I look forward to working closely with Gayle and her office in coming years.

Conclusion

Let me wrap up.

It is instructive to look back at the recommendations on the use of data from the 2019 Independent Review of the Australian Public Service, the Thodey Review. The Review made a strong case for enhancing the use of data to support public policy formulation and better service delivery. Many of the things I have talked about today were foreshadowed in the Review as important directions for the future of the APS. Among these are accessing new data sources for public-policy purposes, wider use of integrated data assets to rigorously develop and improve policies, and legislation and infrastructure to enable data to flow securely between agencies. The Thodey Review also recommended the APS launch linked Data and Digital Professions to build data and digital expertise – which of course has also come to pass.

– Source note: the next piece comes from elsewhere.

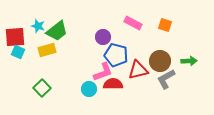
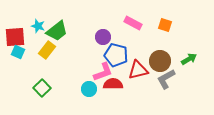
yellow rectangle: rotated 36 degrees counterclockwise
green arrow: moved 2 px up; rotated 28 degrees counterclockwise
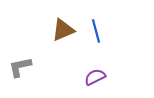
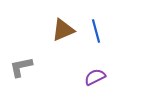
gray L-shape: moved 1 px right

There is always more to do and we can’t rest on our laurels. But equally there has been impressive progress over the past few years in helping to realise the potential of data in government.

Thank you.

Footnotes

* I am grateful to Lucy Jones, Celia Moss and Marcel van Kints for their help preparing these remarks.

[1] See Measuring the impacts of COVID-19: Briefing to the Australian Business Economists; and Innovation and data: Address to the Australian Public Sector Innovation Show.

[2] We are extremely grateful to the ATO for this access, particularly given how busy they were at the time delivering the JobKeeper package amongst other activities. Data on 10 million employees from STP allows us to produce detailed geospatial analysis (or to disaggregate across other dimensions) which is not possible using the 50,000 or so individuals from whom we collect data in the monthly Labour Force Survey. This coverage and detail are benefits of administrative ‘big’ data sources.

[3] On the other hand, a drawback of big data is that it may not be representative of the whole population, in contrast to a well-designed survey. For example, STP-enabled businesses are unlikely to be representative of all businesses. 

[4] About 60 per cent of current users are from government departments and agencies at both the Commonwealth and State and Territory levels, with the remaining 40 per cent from universities and research agencies. On active projects, the Australian Institute of Health and Welfare and the Australian Treasury have the most projects within the Commonwealth, while the Australian National University has the most within the academic sector.
NSW State Government agencies are the most active users among the states and while, historically, state and territory governments have had fewer projects, we expect strong growth in the future.

[5] In the academic discipline I know best – economics – it is hard for academics to get research on Australian economic issues published in the top international journals. Making Australian data available to international researchers should generate more interest in Australian policy issues that can be tackled using these data. In turn, this should make a modest contribution to improving international recognition of academic work conducted using Australian data.